Personally, I like my jars to look tidy. On my large tub for pancake starter I just squeegee the sides with a spatula, on my small jars I change the jar every feeding (my spatula doesn't fit in them and I maintain very small starters until I'm ready to bake). Every now and then I put the pancake starter in a clean container and clean off its normal home, but most of the time I don't bother. I don't seem to be having any problems with my system. I make sure that jars have been drying at least 24 hours before I put starter in them to let chlorine evaporate, but I don't know whether or not that is necessary.

saradippity's picture

Oh yes, and I mix my starter for feeding in a bowl before pouring into the new jar, so it's as tidy as possible.

Jé's picture

I clean the container once a week. After each feeding, I scrape the sides with the fork I used to stir.  It's been going for two months without issue.
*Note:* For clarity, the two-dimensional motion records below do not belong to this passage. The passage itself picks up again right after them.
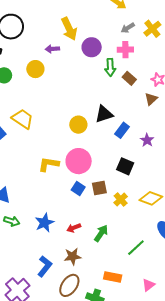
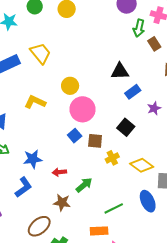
yellow circle: (78, 125) -> (70, 86), moved
yellow L-shape: (49, 164) -> (35, 102), moved
brown star: (73, 256) -> (62, 203), moved
blue L-shape: (45, 266) -> (23, 187), moved
orange rectangle: (113, 277) -> (99, 231), moved, turned -30

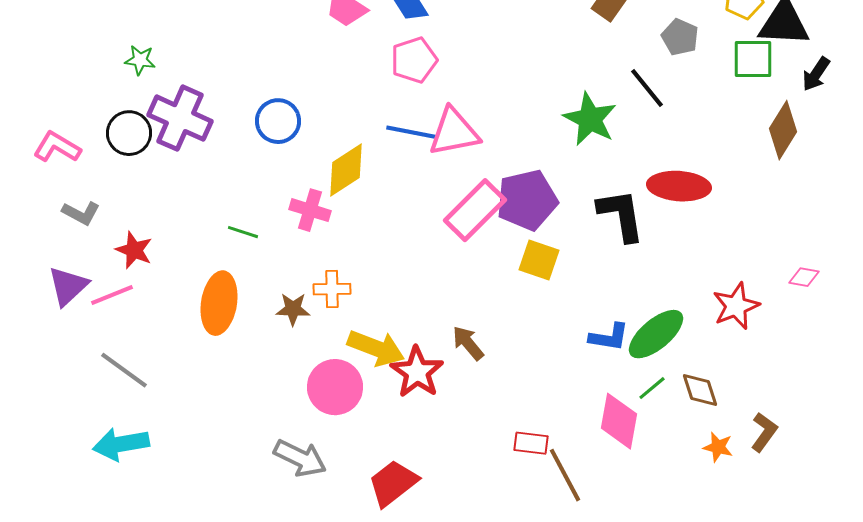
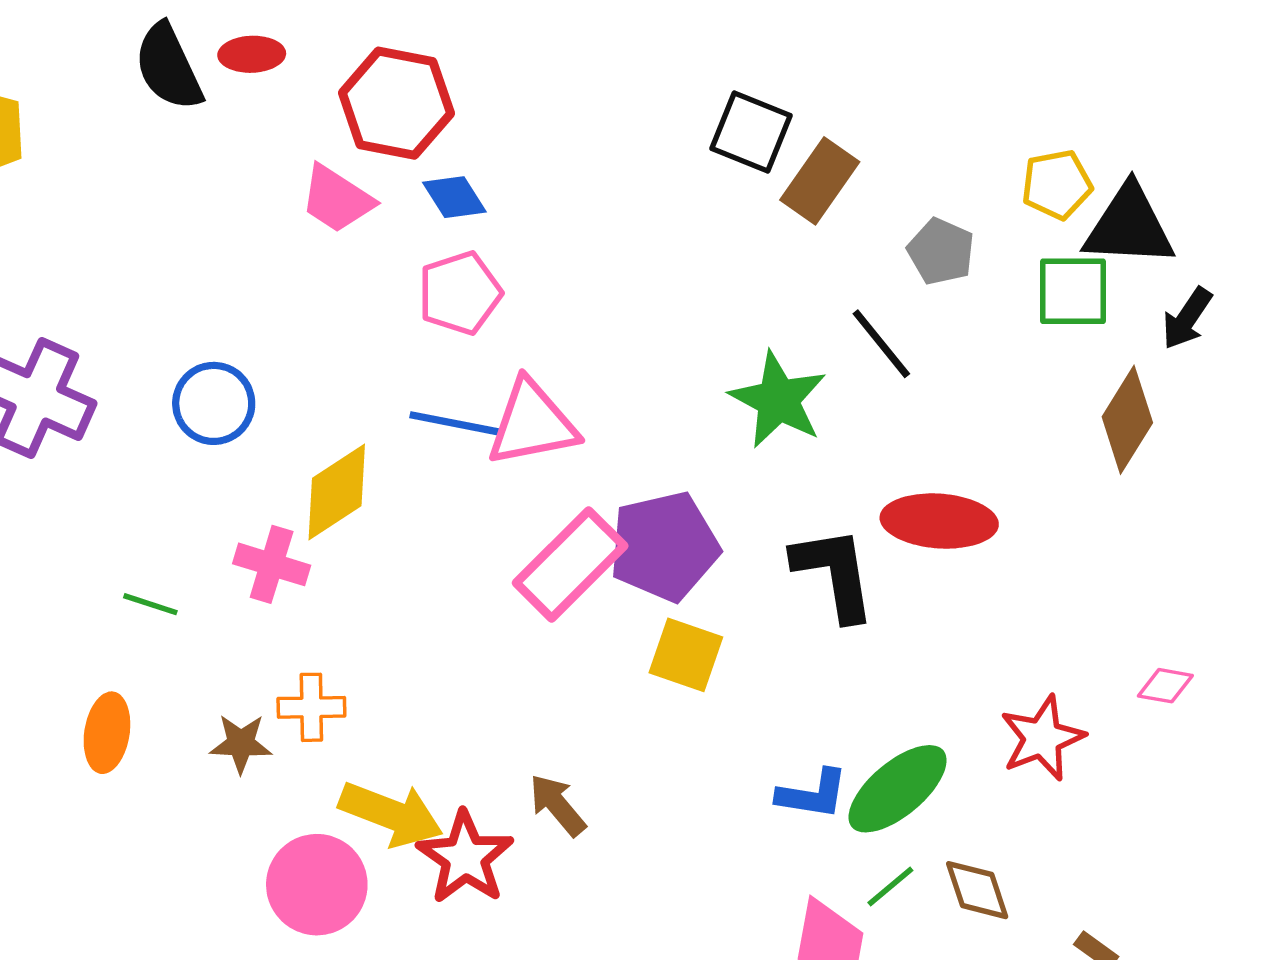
orange ellipse: (219, 303) -> (107, 733), size x0.7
@saradip: when you say "very small starters", how much is that? 1/4 cup? 50 grams?

saradippity's picture

Sorry for the late reply, been busy lately. By small, I mean 20g each of s/f/w, so 60g. I do that when I don't plan on using the starter for a while, then build up a day or two before if I want to use it.

Jé's picture

Thanks.  knowing that, I'll reduce the quantity I leave in the fridge between the batches (for now I make it 200g).  This will result in less discard when getting the starter ready for a bake.

Also, based on others comments, I'll be cleaning the container less often: actually only when switching containers when building larger quantities for a "big bake".

MisterTT's picture

plastic container that my rye starter is in for about nine months or so. There's no need to clean it really since the contents are getting gradually replaced.

In the olden days, people kept old dough in wooden bread buckets which never got cleaned. When the dough is mixed, there's enough residue on the sides of the container to act as leavening for the next batch.

phaz's picture

when i can't see inside my starter jar, I know it's time for a cleaning! well, a little sooner. that seems to be about every month or so. I've never had mold forming, so nothing to really worry about.

Davo's picture

I have kept a starter for 4-5 years now. It's in a 1L or so ceramic crock, and mostly stays in the fridge, coming out for a day or two of waking up before baking. I have cleaned out that crock maybe 3 or 4 times ever, and not for at least a year. I just periodically scrape the dried starter from the sides with a spoon each time I feed. Never had any mould.